In many walks of life expressions of uncertainty are mistaken for admissions of weakness. When you first start to make these probability estimates you may be quite poor. But there are two pieces of favorable news. First, these estimates are just a starting point. Bayes’ Theorem will have you revise and improve them with new information. Second, there is evidence that this is something we can learn to improve.
Our brains process information by means of approximation. This is less an existential fact than a biological necessity. We receive far more inputs then we can consciously consider. We handle this problem by breaking them down into regularities and patterns.

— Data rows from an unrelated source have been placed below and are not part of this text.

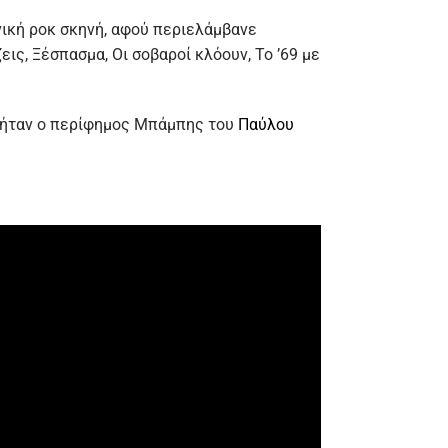
νική ροκ σκηνή, αφού περιελάμβανε
ς, Ξέσπασμα, Οι σοβαροί κλόουν, Το ’69 με
ς ήταν ο περίφημος Μπάμπης του
Παύλου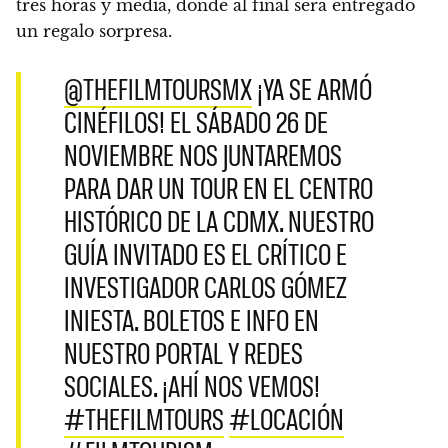
tres horas y media, donde al final será entregado
un regalo sorpresa.
@THEFILMTOURSMX
¡YA SE ARMÓ
CINÉFILOS! EL SÁBADO 26 DE
NOVIEMBRE NOS JUNTAREMOS
PARA DAR UN TOUR EN EL CENTRO
HISTÓRICO DE LA CDMX. NUESTRO
GUÍA INVITADO ES EL CRÍTICO E
INVESTIGADOR CARLOS GÓMEZ
INIESTA. BOLETOS E INFO EN
NUESTRO PORTAL Y REDES
SOCIALES. ¡AHÍ NOS VEMOS!
#THEFILMTOURS
#LOCACIÓN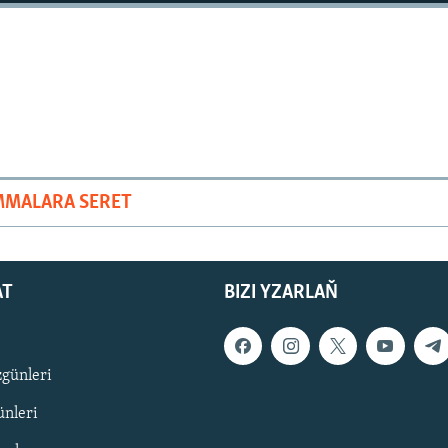
MMALARA SERET
AT
BIZI YZARLAŇ
zgünleri
nleri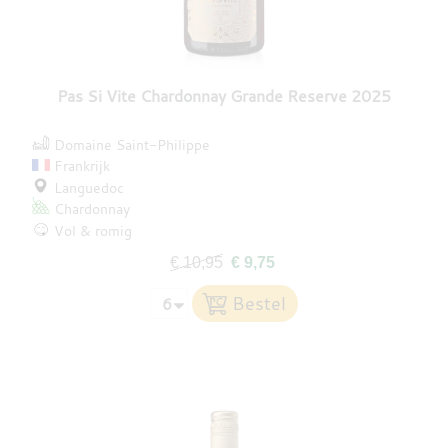
Pas Si Vite Chardonnay Grande Reserve 2025
Domaine Saint-Philippe
Frankrijk
Languedoc
Chardonnay
Vol & romig
€ 10,95
€ 9,75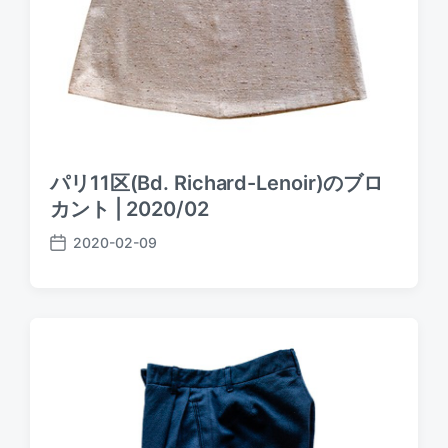
パリ11区(Bd. Richard-Lenoir)のブロ
カント | 2020/02
2020-02-09
P
o
s
t
d
a
t
e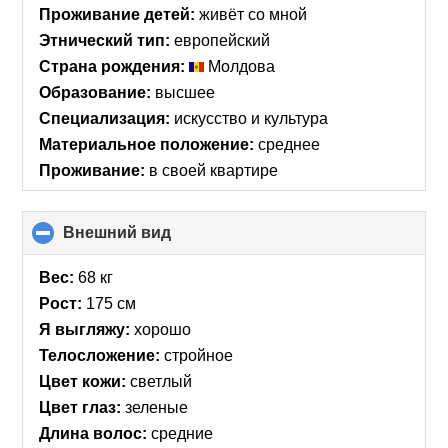
Проживание детей:
живёт со мной
Этнический тип:
европейский
Страна рождения:
Молдова
Образование:
высшее
Специализация:
искусство и культура
Материальное положение:
среднее
Проживание:
в своей квартире
Внешний вид
click
to
collapse
Вес:
68 кг
contents
Рост:
175 см
Я выгляжу:
хорошо
Телосложение:
стройное
Цвет кожи:
светлый
Цвет глаз:
зеленые
Длина волос:
средние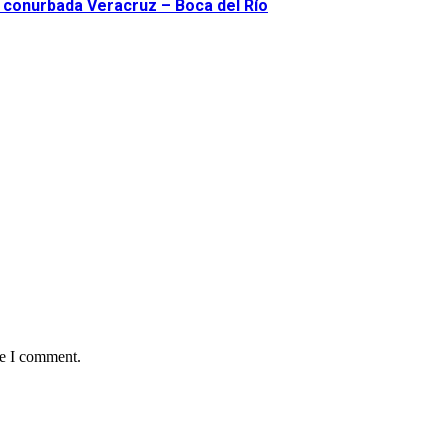
a conurbada Veracruz – Boca del Río
me I comment.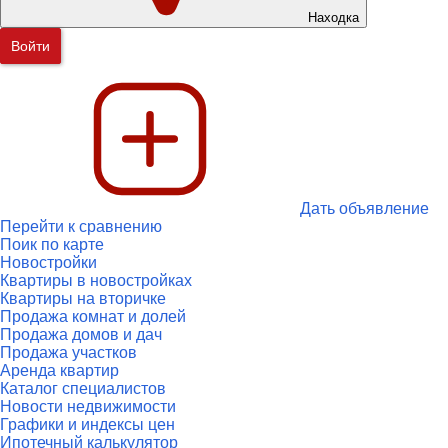
Находка
Войти
Дать объявление
Перейти к сравнению
Поик по карте
Новостройки
Квартиры в новостройках
Квартиры на вторичке
Продажа комнат и долей
Продажа домов и дач
Продажа участков
Аренда квартир
Каталог специалистов
Новости недвижимости
Графики и индексы цен
Ипотечный калькулятор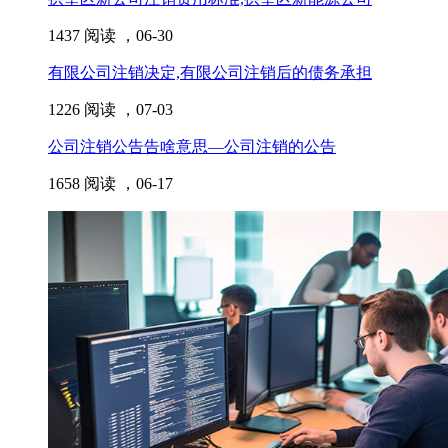
1437 阅读 ，
06-30
有限公司注销决定,有限公司注销后的债务承担
1226 阅读 ，
07-03
公司注销公告告啥意思—公司注销的公告
1658 阅读 ，
06-17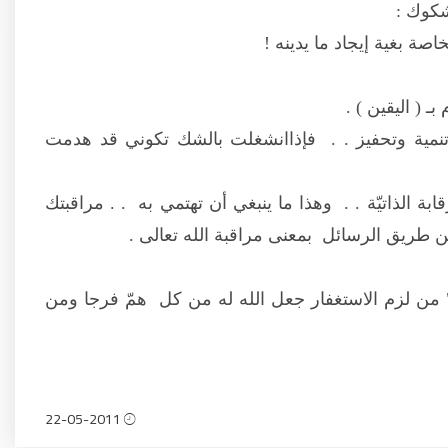
شكوك :
صة بغية إيجاد ما يدينه !
 ( اليقين ) .
نمية وتحفيز . . فإذاانشغلت بالشك تكوني قد هدمت
ابة الذاتيّة . . وهذا ما ينبغي أن تهتمي به . . مراقبتك
 طريق الرسائل بمعنى مراقبة الله تعالى .
" من لزم الاستغفار جعل الله له من كل همّ فرجا ومن
22-05-2011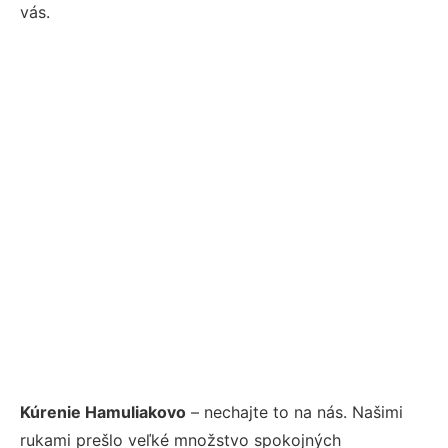
vás.
Kúrenie Hamuliakovo
– nechajte to na nás. Našimi
rukami prešlo veľké množstvo spokojných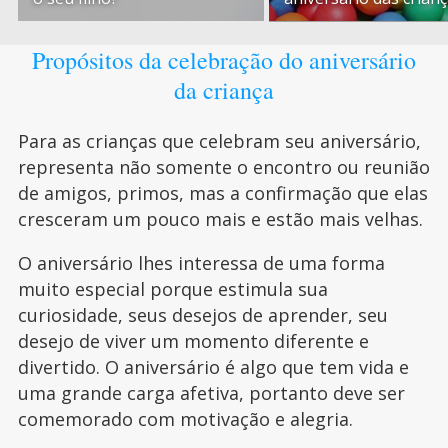
Propósitos da celebração do aniversário
da criança
Para as crianças que celebram seu aniversário,
representa não somente o encontro ou reunião
de amigos, primos, mas a confirmação que elas
cresceram um pouco mais e estão mais velhas.
O aniversário lhes interessa de uma forma
muito especial porque estimula sua
curiosidade, seus desejos de aprender, seu
desejo de viver um momento diferente e
divertido. O aniversário é algo que tem vida e
uma grande carga afetiva, portanto deve ser
comemorado com motivação e alegria.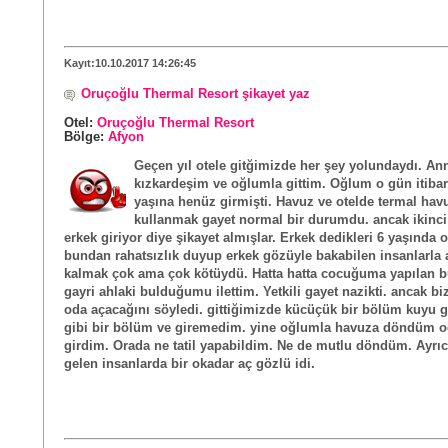
Kayıt:10.10.2017 14:26:45
Oruçoğlu Thermal Resort şikayet yaz
Otel:
Oruçoğlu Thermal Resort
Bölge:
Afyon
Geçen yıl otele gitğimizde her şey yolundaydı. A
kızkardeşim ve oğlumla gittim. Oğlum o gün itibar
yaşına henüz girmişti. Havuz ve otelde termal hav
kullanmak gayet normal bir durumdu. ancak ikinc
erkek giriyor diye şikayet almışlar. Erkek dedikleri 6 yaşında
bundan rahatsızlık duyup erkek gözüyle bakabilen insanlarla 
kalmak çok ama çok kötüydü. Hatta hatta cocuğuma yapılan b
gayri ahlaki bulduğumu ilettim. Yetkili gayet nazikti. ancak bi
oda açacağını söyledi. gittiğimizde kücüçük bir bölüm kuyu 
gibi bir bölüm ve giremedim. yine oğlumla havuza döndüm o
girdim. Orada ne tatil yapabildim. Ne de mutlu döndüm. Ayrı
gelen insanlarda bir okadar aç gözlü idi.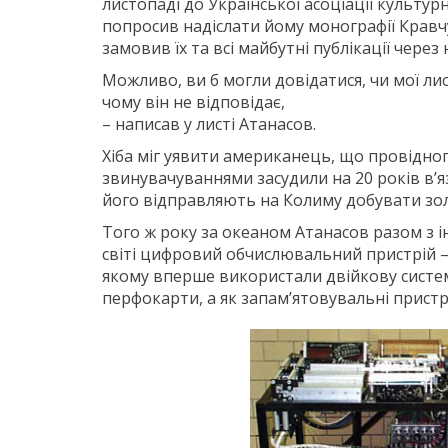
листопаді до Української асоціації культур
попросив надіслати йому монографії Кравч
замовив їх та всі майбутні публікації через 
Можливо, ви б могли довідатися, чи мої ли
чому він не відповідає,
– написав у листі Атанасов.
Хіба міг уявити американець, що провідн
звинувачуваннями засудили на 20 років в’язн
його відправляють на Колиму добувати золо
Того ж року за океаном Атанасов разом з 
світі цифровий обчислювальний пристрій – 
якому вперше використали двійкову систем
перфокарти, а як запам’ятовувальні пристр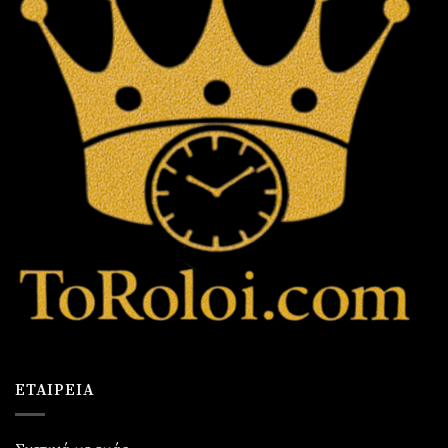
ΕΤΑΙΡΕΊΑ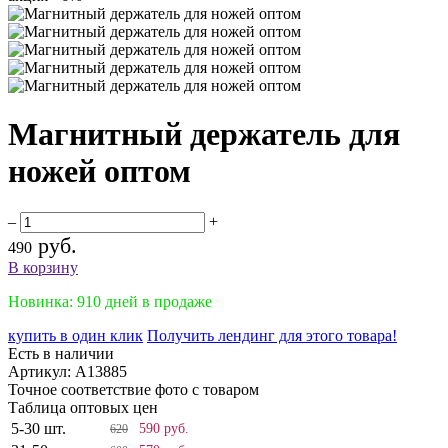
Магнитный держатель для
ножей оптом
–
+
руб.
490
В корзину
Новинка: 910 дней в продаже
купить в один клик
Получить лендинг для этого товара!
Есть в наличии
Артикул:
A13885
Точное соответствие фото с товаром
Таблица оптовых цен
5-30 шт.
590 руб.
620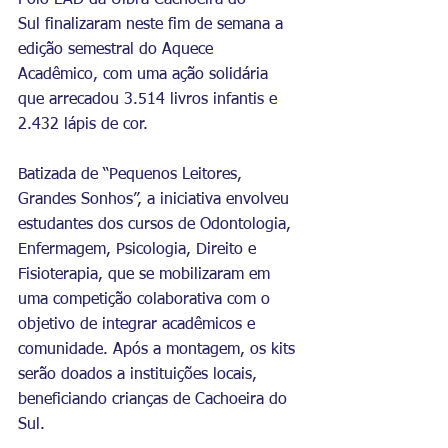
Polo EAD da Ulbra Cachoeira do 
Sul finalizaram neste fim de semana a 
edição semestral do Aquece 
Acadêmico, com uma ação solidária 
que arrecadou 3.514 livros infantis e 
2.432 lápis de cor.
Batizada de “Pequenos Leitores, 
Grandes Sonhos”, a iniciativa envolveu 
estudantes dos cursos de Odontologia, 
Enfermagem, Psicologia, Direito e 
Fisioterapia, que se mobilizaram em 
uma competição colaborativa com o 
objetivo de integrar acadêmicos e 
comunidade. Após a montagem, os kits 
serão doados a instituições locais, 
beneficiando crianças de Cachoeira do 
Sul.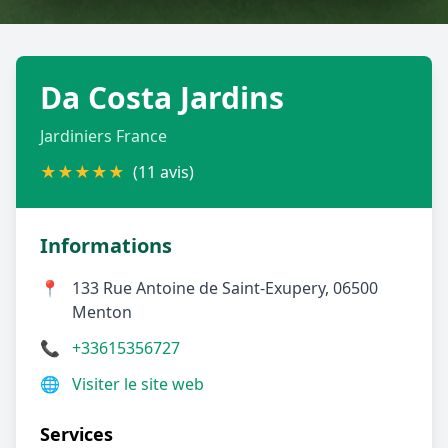
Géolocalisez-moi automatiquement !
Da Costa Jardins
Retour à la liste des métiers
Jardiniers France
CGU
-
Confidentialité
- Service proposé par
ViteUnDevis.com
-
Vous êtes
★
★
★
★
★
(11 avis)
Informations
📍
133 Rue Antoine de Saint-Exupery, 06500
Menton
📞
+33615356727
🌐
Visiter le site web
Services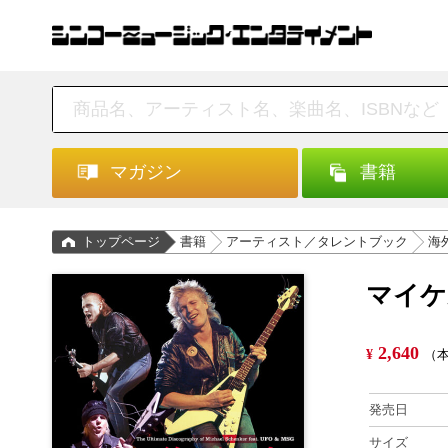
マガジン
書籍
トップページ
書籍
アーティスト／タレントブック
海
マイケ
2,640
¥
（本
発売日
サイズ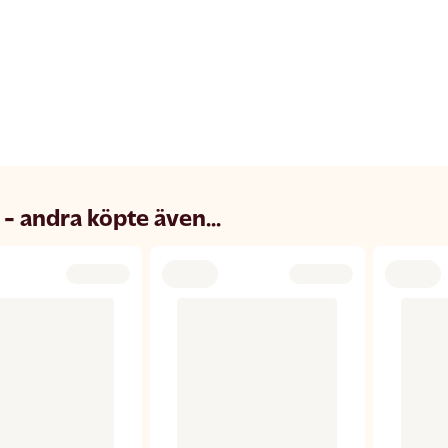
 - andra köpte även...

Consider the following set of seven statements, which are related to the idea of the efficient market hypothesis and whether an individual investor can beat the stock market. Each statement is an approximation, but each statement builds on the last one to become slightly more accurate.
No investor can beat the stock market.
No investor can beat the stock market over the long run.
No investor can beat the stock market over the long run relative to his level of risk.
No investor can beat the stock market over the long run relative to his level of risk and accounting for transaction costs.
No investor can beat the stock market over the long run relative to his level of risk and accounting for transaction costs unless he has inside information.
Few investors beat the stock market over the long run relative to their level of risk and accounting for transaction costs unless they have inside information.
It is hard to tell how many investors beat the stock market over the long run because the data is very noisy, but we know that most cannot relative to their level of risk, since trading produces no net excess return and entails transaction costs. So unless you have inside information, you’re probably better off investing in an index fund.
Information becomes knowledge only when it’s placed in context. Otherwise we have no way to differentiate the signal from the noise. The search for the truth might be swamped by false positives.
What isn’t acceptable under Bayes’ Theorem is to pretend that you don’t have any prior beliefs. You should work to reduce your biases, but to say you have none is a sign that you have many. To state your beliefs upfront, to say “here’s where I’m coming from”, is a way to operate in good faith, and to recognize that you perceive reality through a subjective filter.
Bayes’ Theorem encourages us to be disciplined about how we weigh new information. If our ideas are worthwhile, we ought to be willing to test them by establishing falsifiable hypotheses and subjecting them to a prediction.
Prediction is difficult for us for the same reason it is so important. It is where objective and subjective reality intersect. Distinguishing the signal and the noise requires both scientific knowledge and self knowledge.